I’ve tried to find out online how this will work but so far haven’t confirmed it. Just not dancing my celebratory two-step yet. Need to dig a little deeper.
This summer, the Presby G/A will vote on permitting same sex *marriages* by their pastors. At this point, they can bless same sex commitment ceremonies but not call them weddings or marriages. As more and more states are permitting marriage equality, the pressure is definitely increasing. I have great hopes.
16Kay’s almost right. The General Conference of the world-wide United Methodist Church, meeting every four years, sets the “law” of the entire church. A majority vote by the General Conference is sufficient to change policy. (Bishops don’t vote.) In order for change to occur, the Book of Discipline, Methodism’s rule book, will be amended to reflect a change in policy/law. The current most offensive passage, “Homosexuality is incompatible with Christian teaching,” will either be struck or rewritten to reflect the change. It is from that passage that rules concerning same-sex marriage and ordination of anyone who is LGBTQ are derived. Change can’t come too soon for many, many United Methodist.
17As I said with a bit of irritation at someone once: The only time a person’s sexual identity is important is when they are: Naked. In bed. With YOU!
18GeneB, this article’s first paragraph sums up the Gordian Knot in which the United Methodist Church finds itself.
http://unitedmethodistreporter.com/2012/10/19/breaking-up-is-hard-but-right-thing-for-the-umc/
“Open Church. Open Minds. Open Doors.” It was a motto and the title of a huge advertising campaign by the UMC some years ago.
Open? Open-and-shut hypocrisy. Philosophically, the UMC is in dire straits and its stagnant membership statistics are proof.

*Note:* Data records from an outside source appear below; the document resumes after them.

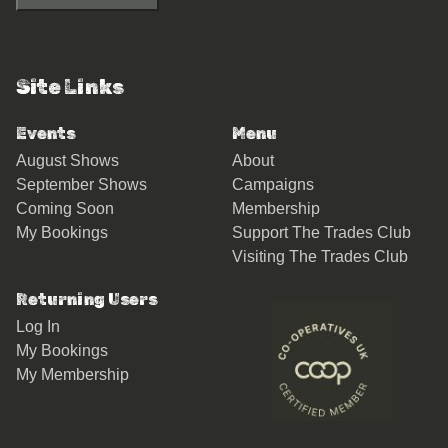
Site Links
Events
Menu
August Shows
About
September Shows
Campaigns
Coming Soon
Membership
My Bookings
Support The Trades Club
Visiting The Trades Club
Returning Users
Log In
My Bookings
My Membership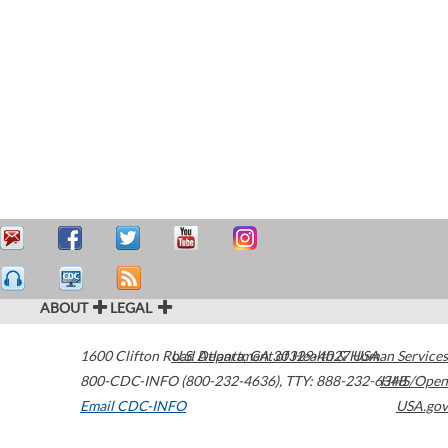
ABOUT
LEGAL
1600 Clifton Road
U.S. Department of Health & Human Services
Atlanta
,
GA
30329-4027
USA
800-CDC-INFO (800-232-4636)
,
TTY: 888-232-6348
HHS/Open
Email CDC-INFO
USA.gov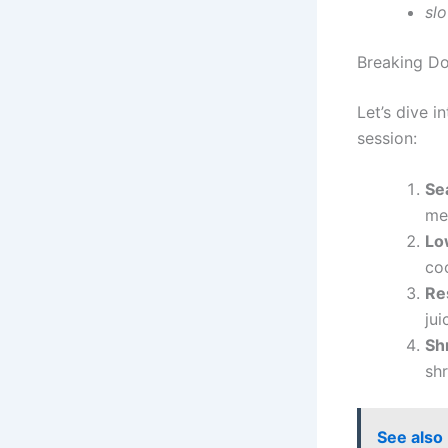
sl
Breaking Do
Let’s dive i
session:
Se
me
Lo
co
Re
ju
Sh
shr
See also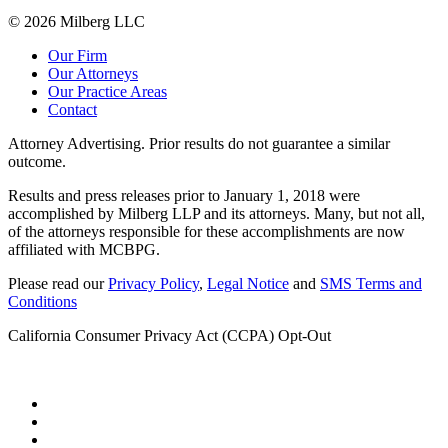
© 2026 Milberg LLC
Our Firm
Our Attorneys
Our Practice Areas
Contact
Attorney Advertising. Prior results do not guarantee a similar
outcome.
Results and press releases prior to January 1, 2018 were
accomplished by Milberg LLP and its attorneys. Many, but not all,
of the attorneys responsible for these accomplishments are now
affiliated with MCBPG.
Please read our
Privacy Policy
,
Legal Notice
and
SMS Terms and
Conditions
California Consumer Privacy Act (CCPA) Opt-Out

19UmptyDump, no argument from me.
20The whole argument against same-sex marriage would go away quietly if the U.S. was a normal country where marriage was a legal matter before a judge, and the religious rites were your own business, not the State’s. Heck, having been ordained over the internet a few years back (along with the Rev. Stella Kowalski, a particularly pious Labrador Retreiver I had at the time), I suppose I’m as qualified as any other Rev. to perform a wedding in most of the U.S.

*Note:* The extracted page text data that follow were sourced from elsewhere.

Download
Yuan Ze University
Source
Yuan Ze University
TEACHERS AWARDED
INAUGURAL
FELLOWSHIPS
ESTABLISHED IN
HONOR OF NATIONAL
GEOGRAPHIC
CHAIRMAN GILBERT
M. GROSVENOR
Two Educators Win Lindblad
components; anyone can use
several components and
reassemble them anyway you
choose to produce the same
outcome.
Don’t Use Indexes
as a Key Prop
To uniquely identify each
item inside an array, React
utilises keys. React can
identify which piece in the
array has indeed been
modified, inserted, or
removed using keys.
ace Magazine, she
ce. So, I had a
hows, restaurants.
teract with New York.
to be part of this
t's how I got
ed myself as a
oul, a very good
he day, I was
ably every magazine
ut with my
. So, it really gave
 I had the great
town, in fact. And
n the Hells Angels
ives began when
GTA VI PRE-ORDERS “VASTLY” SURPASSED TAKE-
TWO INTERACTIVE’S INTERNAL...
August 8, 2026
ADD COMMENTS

21GeneB, where I said the polities were the same was that whereas the Bishop of the Rev. Ogletree’s conference could drop the charges in his disciplinary case, that action did not set a precedent for all other conferences (any more than the ruling of one Presbytery or one Synod’s Judicial Commission in the PC(USA) sets a precedent). Where we differ – and thanks for clarifying that for me – is that the UMC General Conference vote *alone* changes the polity church-wide. The Presbys have to jump through one more hoop: affirming by the Presbyteries in order for an amendment to go into effect. The battles are…. intense. As I’m sure you’ve observed.

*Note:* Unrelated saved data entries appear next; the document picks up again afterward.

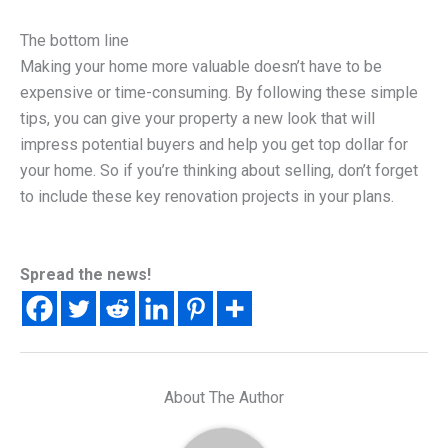
The bottom line
Making your home more valuable doesn’t have to be
expensive or time-consuming. By following these simple
tips, you can give your property a new look that will
impress potential buyers and help you get top dollar for
your home. So if you’re thinking about selling, don’t forget
to include these key renovation projects in your plans.
Spread the news!
About The Author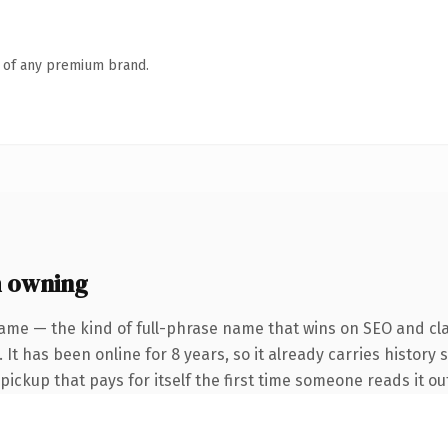
n of any premium brand.
 owning
ame — the kind of full-phrase name that wins on SEO and cla
 It has been online for 8 years, so it already carries history 
 pickup that pays for itself the first time someone reads it ou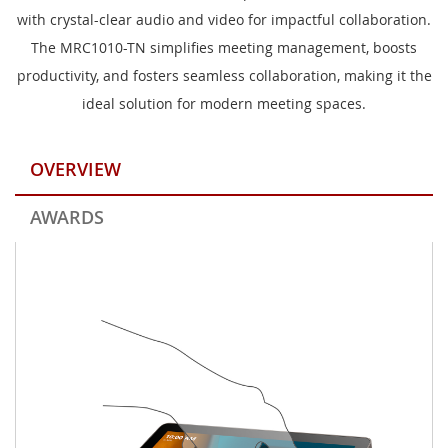
with crystal-clear audio and video for impactful collaboration.
The MRC1010-TN simplifies meeting management, boosts
productivity, and fosters seamless collaboration, making it the
ideal solution for modern meeting spaces.
OVERVIEW
AWARDS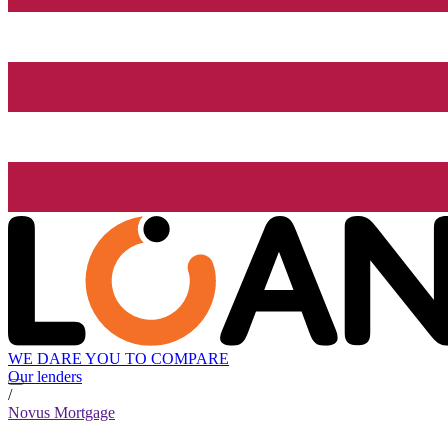
WE DARE YOU TO COMPARE
Our lenders
/
Novus Mortgage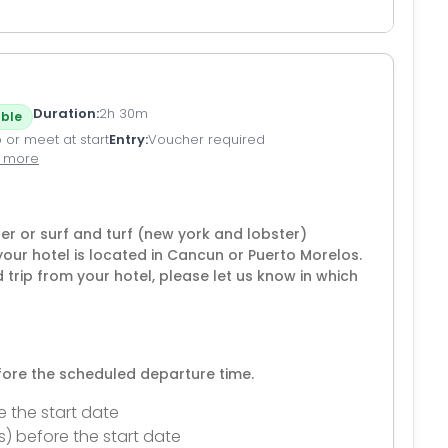
Duration
2h 30m
ble
 or meet at start
Entry
Voucher required
1 more
ter or surf and turf (new york and lobster)
your hotel is located in Cancun or Puerto Morelos.
d trip from your hotel, please let us know in which
efore the scheduled departure time.
e the start date
s) before the start date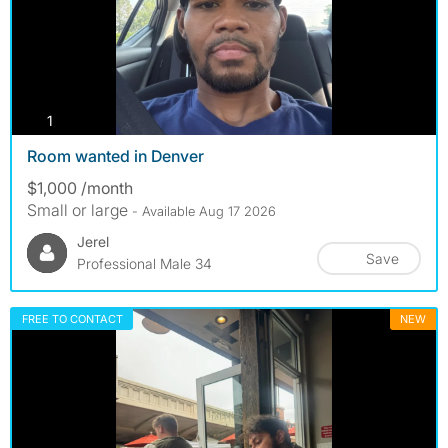
photos
1
Room wanted in Denver
$1,000 /month
Small or large
- Available Aug 17 2026
Jerel
Save
Professional Male 34
FREE TO CONTACT
NEW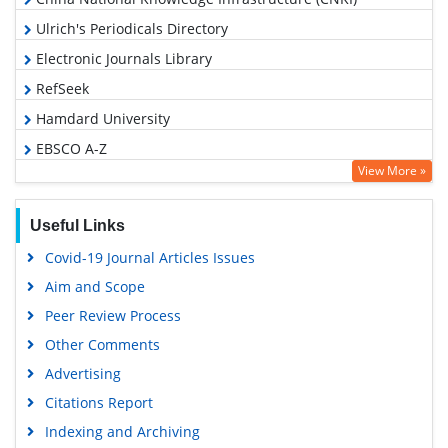
Ulrich's Periodicals Directory
Electronic Journals Library
RefSeek
Hamdard University
EBSCO A-Z
View More »
OCLC- WorldCat
SWB online catalog
Useful Links
Virtual Library of Biology (vifabio)
Covid-19 Journal Articles Issues
Publons
Aim and Scope
Geneva Foundation for Medical Education and Research
Peer Review Process
Google Scholar
Other Comments
Advertising
Citations Report
Indexing and Archiving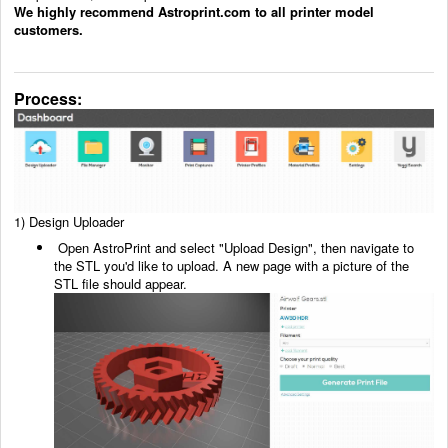
We highly recommend Astroprint.com to all printer model
customers.
Process:
1)
Design Uploader
Open AstroPrint and select "Upload Design", then navigate to
the STL you'd like to upload. A new
page with a picture of the
STL file should appear.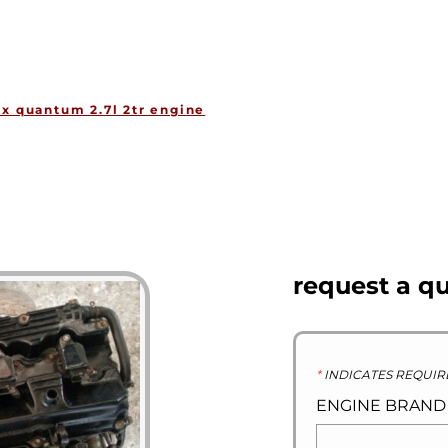
HOME
ENGINES
GEARBOXES
OU
ux quantum 2.7l 2tr engine
request a q
*
INDICATES REQUIR
ENGINE BRAN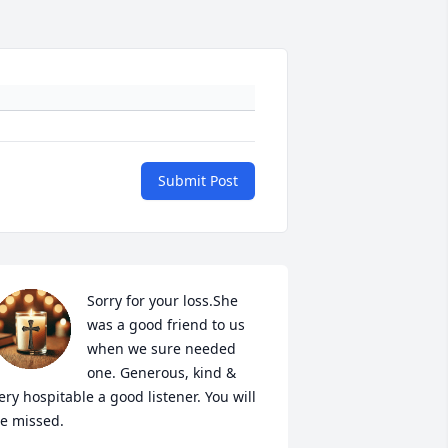
Submit Post
Sorry for your loss.She 
was a good friend to us 
when we sure needed 
one. Generous, kind & 
ery hospitable a good listener. You will 
e missed.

How much longer until a General Conference? Our Assemblies are every other year now, and that’s nerve-wracking enough to have to wait out. I can’t imagine sweating it for *four years* at a time….!
22I’ve never belonged to a church, but I used to hang out in a Methodist church for anti-war (Vietnam era) meetings, and met some truly caring people who were Christian in the best sense of the term — charitable, boots-on-the-ground types. This is really good news.